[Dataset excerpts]
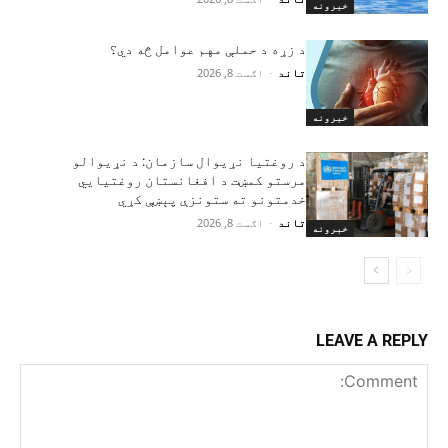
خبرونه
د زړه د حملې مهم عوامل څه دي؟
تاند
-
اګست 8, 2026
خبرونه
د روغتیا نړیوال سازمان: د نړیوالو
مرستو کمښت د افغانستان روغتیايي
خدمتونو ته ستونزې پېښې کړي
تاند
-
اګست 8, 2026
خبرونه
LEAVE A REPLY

* * *

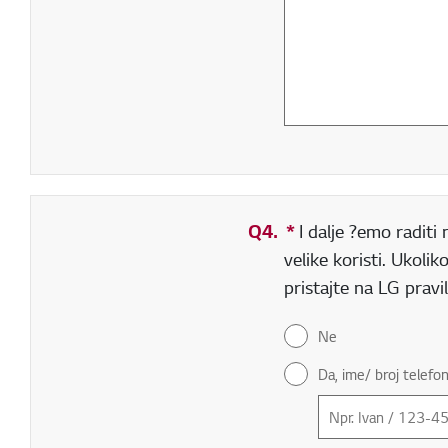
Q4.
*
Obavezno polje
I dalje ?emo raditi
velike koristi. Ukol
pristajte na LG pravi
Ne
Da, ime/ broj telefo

== TASK OBJECTIVE ==
Scan the entries above for the line containing "Obavezno polje", and copy it and all lines after it exactly, down to and including the line containing "Da, ime/ broj telefo".

== RESPONSE TO THIS EXERCISE ==
Obavezno polje
I dalje ?emo raditi
velike koristi. Ukol
pristajte na LG pravi
Ne
Da, ime/ broj telefo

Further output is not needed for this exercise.